La parola bestemmia deriva dal greco βλασφημία, che è formata dal verbo greco βλάπτειν (“ingiuriare”) e dal sostantivo φήμη (“reputazione”); ha quindi la stessa radice della parola blasfemia. Letteralmente, dunque, bestemmia significa diffamazione, calunnia, offesa della fama e della reputazione di qualcuno; nel greco profano poteva essere rivolta alla divinità ma anche a una persona, e lo stesso era nella prima versione della Bibbia in lingua greca. Si potrebbe dire che all’inizio ciò che contava era innanzitutto l’azione dell’offesa, non l’oggetto di quell’azione. Col tempo, il significato più diffuso di bestemmia si è concentrato invece sull’oggetto: Dio o in generale ciò che ha a che fare con Dio. Anche le aule delle nostre scuole sono oggetto di bestemmie. 

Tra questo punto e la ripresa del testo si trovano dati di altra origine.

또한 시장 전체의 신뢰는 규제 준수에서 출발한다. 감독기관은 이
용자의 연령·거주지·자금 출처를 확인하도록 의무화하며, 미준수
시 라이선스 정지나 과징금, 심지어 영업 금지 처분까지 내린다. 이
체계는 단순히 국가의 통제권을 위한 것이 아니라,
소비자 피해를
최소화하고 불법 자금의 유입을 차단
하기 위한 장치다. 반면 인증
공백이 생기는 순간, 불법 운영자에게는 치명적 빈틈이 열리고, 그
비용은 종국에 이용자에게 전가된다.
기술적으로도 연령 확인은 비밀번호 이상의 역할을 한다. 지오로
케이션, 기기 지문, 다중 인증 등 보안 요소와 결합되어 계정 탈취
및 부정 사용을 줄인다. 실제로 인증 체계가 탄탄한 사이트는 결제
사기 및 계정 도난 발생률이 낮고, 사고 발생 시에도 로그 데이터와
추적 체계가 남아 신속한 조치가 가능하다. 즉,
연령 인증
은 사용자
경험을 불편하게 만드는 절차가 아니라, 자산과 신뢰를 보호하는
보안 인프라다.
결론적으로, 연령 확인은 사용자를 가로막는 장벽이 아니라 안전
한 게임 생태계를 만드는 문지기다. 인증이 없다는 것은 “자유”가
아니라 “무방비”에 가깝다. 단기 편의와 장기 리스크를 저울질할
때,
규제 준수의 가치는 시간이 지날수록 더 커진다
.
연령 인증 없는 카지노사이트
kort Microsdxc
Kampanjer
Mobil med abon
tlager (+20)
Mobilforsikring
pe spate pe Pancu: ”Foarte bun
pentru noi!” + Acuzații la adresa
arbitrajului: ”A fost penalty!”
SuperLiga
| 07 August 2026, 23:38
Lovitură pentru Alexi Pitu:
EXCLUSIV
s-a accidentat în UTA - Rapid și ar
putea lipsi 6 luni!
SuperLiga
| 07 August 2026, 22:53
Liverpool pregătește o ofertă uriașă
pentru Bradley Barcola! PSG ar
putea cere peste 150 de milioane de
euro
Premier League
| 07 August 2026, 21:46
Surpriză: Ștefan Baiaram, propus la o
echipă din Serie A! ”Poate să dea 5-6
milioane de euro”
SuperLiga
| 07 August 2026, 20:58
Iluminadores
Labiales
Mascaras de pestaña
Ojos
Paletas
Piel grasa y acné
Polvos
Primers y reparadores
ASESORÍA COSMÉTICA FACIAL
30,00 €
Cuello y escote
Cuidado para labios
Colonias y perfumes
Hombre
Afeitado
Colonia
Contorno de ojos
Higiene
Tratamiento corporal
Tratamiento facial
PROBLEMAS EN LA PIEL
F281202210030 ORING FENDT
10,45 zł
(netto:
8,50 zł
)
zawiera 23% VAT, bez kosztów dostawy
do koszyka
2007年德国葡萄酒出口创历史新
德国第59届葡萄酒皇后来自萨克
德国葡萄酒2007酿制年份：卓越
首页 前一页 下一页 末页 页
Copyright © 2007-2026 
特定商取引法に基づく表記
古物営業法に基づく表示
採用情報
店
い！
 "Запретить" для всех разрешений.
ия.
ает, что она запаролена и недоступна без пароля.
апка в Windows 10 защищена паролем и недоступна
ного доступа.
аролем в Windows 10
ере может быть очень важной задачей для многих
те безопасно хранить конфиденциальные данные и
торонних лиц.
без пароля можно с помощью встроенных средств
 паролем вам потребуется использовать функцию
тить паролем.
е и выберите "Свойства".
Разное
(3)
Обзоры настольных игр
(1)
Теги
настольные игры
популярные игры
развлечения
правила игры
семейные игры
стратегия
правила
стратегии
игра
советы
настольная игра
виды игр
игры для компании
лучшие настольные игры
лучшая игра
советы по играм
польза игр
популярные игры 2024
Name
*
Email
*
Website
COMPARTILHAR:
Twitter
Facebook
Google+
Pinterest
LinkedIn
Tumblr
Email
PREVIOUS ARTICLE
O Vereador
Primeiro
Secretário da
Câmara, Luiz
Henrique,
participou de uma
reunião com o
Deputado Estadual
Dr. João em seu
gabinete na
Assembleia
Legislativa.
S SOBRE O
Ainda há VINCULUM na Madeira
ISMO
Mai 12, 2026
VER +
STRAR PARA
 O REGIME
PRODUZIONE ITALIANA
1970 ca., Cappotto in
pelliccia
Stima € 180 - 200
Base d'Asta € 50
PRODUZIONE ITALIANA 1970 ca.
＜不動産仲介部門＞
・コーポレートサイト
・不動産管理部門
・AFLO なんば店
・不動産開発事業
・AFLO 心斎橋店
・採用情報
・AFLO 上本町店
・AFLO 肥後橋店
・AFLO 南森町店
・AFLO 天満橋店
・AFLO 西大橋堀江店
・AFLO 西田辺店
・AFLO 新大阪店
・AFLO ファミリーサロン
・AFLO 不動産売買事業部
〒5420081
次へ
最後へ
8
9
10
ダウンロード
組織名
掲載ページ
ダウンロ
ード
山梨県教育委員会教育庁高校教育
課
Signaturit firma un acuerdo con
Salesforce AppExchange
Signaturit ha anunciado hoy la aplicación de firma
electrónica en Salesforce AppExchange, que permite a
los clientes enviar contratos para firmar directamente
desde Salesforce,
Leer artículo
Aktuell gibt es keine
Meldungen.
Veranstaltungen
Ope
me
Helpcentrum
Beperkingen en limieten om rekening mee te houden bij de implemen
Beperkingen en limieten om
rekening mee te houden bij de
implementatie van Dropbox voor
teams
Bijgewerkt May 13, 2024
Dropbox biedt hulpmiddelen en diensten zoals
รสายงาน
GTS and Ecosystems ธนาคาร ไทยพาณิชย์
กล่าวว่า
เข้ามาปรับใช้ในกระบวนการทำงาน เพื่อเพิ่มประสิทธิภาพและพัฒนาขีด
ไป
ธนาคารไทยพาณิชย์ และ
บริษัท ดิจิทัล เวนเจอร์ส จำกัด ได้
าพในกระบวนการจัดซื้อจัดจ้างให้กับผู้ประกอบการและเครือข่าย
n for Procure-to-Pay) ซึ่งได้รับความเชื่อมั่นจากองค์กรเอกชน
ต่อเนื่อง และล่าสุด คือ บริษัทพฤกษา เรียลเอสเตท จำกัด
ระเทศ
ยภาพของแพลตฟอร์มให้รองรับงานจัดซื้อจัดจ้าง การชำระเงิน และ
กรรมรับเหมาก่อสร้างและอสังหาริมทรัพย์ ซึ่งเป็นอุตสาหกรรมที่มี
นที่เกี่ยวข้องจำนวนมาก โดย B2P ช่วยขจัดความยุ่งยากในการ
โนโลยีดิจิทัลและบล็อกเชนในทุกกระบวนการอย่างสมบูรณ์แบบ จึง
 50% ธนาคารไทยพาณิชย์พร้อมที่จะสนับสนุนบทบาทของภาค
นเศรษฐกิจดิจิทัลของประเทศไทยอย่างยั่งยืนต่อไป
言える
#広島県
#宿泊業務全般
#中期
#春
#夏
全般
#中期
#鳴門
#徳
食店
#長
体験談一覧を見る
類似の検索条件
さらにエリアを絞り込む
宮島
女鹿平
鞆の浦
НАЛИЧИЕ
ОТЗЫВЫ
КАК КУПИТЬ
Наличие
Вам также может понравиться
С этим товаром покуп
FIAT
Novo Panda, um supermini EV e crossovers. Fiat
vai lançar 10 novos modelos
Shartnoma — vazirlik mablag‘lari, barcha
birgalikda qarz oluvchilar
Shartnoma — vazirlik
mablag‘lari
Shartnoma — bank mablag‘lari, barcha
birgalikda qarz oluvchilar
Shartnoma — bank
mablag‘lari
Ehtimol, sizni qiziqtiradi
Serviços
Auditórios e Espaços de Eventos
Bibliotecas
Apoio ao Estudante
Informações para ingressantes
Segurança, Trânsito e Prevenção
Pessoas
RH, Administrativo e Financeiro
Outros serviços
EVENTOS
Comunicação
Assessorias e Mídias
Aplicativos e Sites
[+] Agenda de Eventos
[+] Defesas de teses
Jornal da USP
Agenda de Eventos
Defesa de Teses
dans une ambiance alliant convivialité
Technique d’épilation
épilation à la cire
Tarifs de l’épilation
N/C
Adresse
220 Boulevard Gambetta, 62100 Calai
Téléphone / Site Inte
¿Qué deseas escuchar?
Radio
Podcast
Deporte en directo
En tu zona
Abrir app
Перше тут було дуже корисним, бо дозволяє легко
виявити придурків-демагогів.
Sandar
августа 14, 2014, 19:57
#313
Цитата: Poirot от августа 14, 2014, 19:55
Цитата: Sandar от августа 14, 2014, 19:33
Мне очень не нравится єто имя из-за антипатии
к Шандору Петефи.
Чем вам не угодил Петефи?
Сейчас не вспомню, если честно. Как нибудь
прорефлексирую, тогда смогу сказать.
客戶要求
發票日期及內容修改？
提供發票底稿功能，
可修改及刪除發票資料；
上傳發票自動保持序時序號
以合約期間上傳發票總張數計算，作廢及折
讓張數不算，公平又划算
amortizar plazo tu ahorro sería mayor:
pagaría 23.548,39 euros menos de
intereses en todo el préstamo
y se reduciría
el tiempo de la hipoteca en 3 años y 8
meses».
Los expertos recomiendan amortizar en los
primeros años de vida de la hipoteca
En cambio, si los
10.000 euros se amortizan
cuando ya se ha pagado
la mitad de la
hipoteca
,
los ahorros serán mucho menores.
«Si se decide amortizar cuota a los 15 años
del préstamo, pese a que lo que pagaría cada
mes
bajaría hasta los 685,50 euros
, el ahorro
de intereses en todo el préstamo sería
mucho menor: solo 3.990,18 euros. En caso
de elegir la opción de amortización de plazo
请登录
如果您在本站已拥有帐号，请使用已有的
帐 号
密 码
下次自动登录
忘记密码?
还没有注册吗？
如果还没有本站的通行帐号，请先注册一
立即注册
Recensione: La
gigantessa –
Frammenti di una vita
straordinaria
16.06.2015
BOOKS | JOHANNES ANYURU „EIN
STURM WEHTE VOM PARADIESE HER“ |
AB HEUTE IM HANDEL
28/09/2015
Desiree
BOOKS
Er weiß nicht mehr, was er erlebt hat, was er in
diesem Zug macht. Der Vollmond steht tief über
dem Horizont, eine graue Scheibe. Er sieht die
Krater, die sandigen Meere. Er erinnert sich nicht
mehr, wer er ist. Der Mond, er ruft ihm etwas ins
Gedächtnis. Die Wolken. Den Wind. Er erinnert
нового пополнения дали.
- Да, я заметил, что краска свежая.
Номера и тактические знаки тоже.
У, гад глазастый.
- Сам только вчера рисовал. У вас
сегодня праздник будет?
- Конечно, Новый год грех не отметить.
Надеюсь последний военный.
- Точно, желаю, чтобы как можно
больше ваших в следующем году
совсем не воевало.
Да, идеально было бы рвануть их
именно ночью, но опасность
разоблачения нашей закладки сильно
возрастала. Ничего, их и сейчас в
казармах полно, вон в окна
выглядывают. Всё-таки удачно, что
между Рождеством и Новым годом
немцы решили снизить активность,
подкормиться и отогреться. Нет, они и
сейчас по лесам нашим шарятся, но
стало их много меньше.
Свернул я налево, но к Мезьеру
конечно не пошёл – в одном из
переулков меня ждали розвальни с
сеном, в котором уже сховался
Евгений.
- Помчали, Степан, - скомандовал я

Si ricorda che in Italia la blasfemia era prevista dal codice penale come reato, inserita fra le contravvenzioni «concernenti la polizia dei costumi». La formulazione originaria (del 1930) dell’articolo 724 del codice penale puniva solo l’offesa alla religione cattolica. Con la sentenza 18 ottobre 1995, n. 440 della Corte Costituzionale si estese la condotta sanzionabile all’offesa alla divinità venerata in ogni credo religioso, non più solo a quella venerata nella religione cattolica. Attualmente la bestemmia è considerata un illecito amministrativo, essendo stata depenalizzata con la legge 25 giugno 1999, n. 205. La versione attuale (vigente) dell’articolo 724 (“Bestemmia e manifestazioni oltraggiose verso i defunti”) è la seguente: “Chiunque pubblicamente bestemmia, con invettive o parole oltraggiose, contro la Divinità, è punito con la sanzione amministrativa da euro 51 a euro 309. […] La stessa sanzione si applica a chi compie qualsiasi pubblica manifestazione oltraggiosa verso i defunti”.